Kaznessis Yiannis N
Department of Chemical Engineering and Materials Science, University of Minnesota, 421 Washington Ave SE, Minneapolis, MN 55112, USA.
Annu Int Conf IEEE Eng Med Biol Soc. 2009;2009:6408-11. doi: 10.1109/IEMBS.2009.5333516.

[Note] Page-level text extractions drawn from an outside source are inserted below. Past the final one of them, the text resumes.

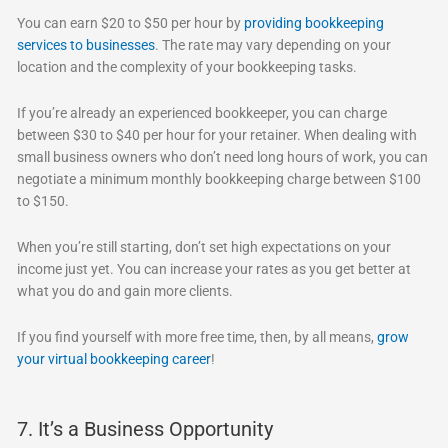
You can earn $20 to $50 per hour by
providing bookkeeping
services to businesses
. The rate may vary depending on your
location and the complexity of your bookkeeping tasks.
If you’re already an experienced bookkeeper, you can charge
between $30 to $40 per hour for your retainer. When dealing with
small business owners who don’t need long hours of work, you can
negotiate a minimum monthly bookkeeping charge between $100
to $150.
When you’re still starting, don’t set high expectations on your
income just yet. You can increase your rates as you get better at
what you do and gain more clients.
If you find yourself with more free time, then, by all means,
grow
your virtual bookkeeping career
!
7. It’s a Business Opportunity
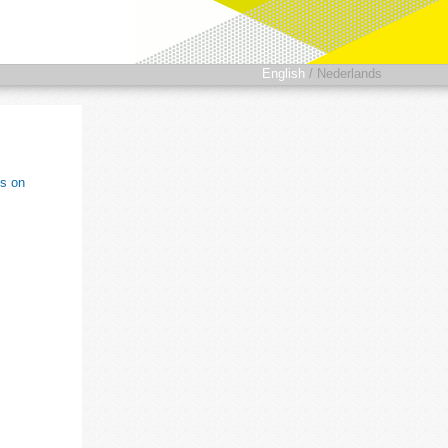
English
/
Nederlands
ts on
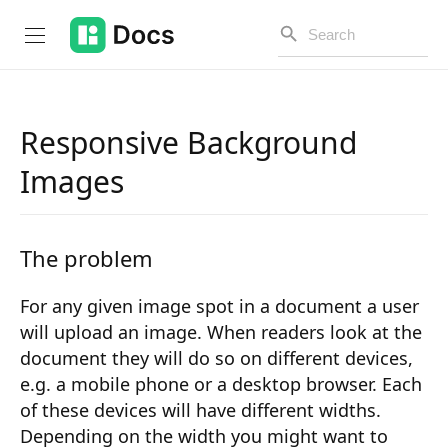
Responsive Background
Introduction
Images
PUBLIC API
The problem
Changelog
Open API
For any given image spot in a document a user
will upload an image. When readers look at the
API Versioning
document they will do so on different devices,
e.g. a mobile phone or a desktop browser. Each
Get Started
of these devices will have different widths.
Project Configuration
Depending on the width you might want to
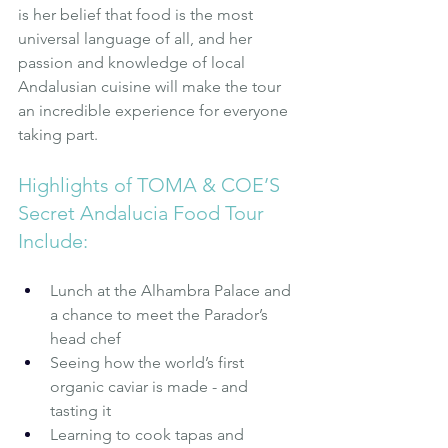
is her belief that food is the most 
universal language of all, and her 
passion and knowledge of local 
Andalusian cuisine will make the tour 
an incredible experience for everyone 
taking part.
Highlights of TOMA & COE’S 
Secret Andalucia Food Tour 
Include:
Lunch at the Alhambra Palace and 
a chance to meet the Parador’s 
head chef
Seeing how the world’s first 
organic caviar is made - and 
tasting it
Learning to cook tapas and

Reacting systems away from the thermodynamic limit cannot be accurately modeled with ordinary differential equations. These continuous-deterministic modeling formalisms, traditionally developed and used by chemical engineers can be distinctly false if the number of molecules of reacting chemical species is very small, or if reaction events are very rare. Then stochastic-discrete representations are appropriate. Importantly, in cases where in a network of reactions there are some parts that must be modeled discretely and stochastically, yet others can be modeled continuously and deterministically, the need for development of multiscale models emerges naturally. In computational synthetic biology, such cases arise often. In this work we present the development of multiscale models for synthetic biology applications, demonstrating accuracy, computational efficiency and utility.
远离热力学极限的反应系统无法用常微分方程进行精确建模。这些传统上由化学工程师开发和使用的连续确定性建模形式,如果反应化学物种的分子数量非常少,或者反应事件非常罕见,可能会明显错误。此时随机离散表示法就适用了。重要的是,在一个反应网络中,有些部分必须用离散和随机的方式建模,而其他部分可以用连续和确定性的方式建模,那么自然就出现了开发多尺度模型的需求。在计算合成生物学中,这种情况经常出现。在这项工作中,我们展示了用于合成生物学应用的多尺度模型的开发,证明了其准确性、计算效率和实用性。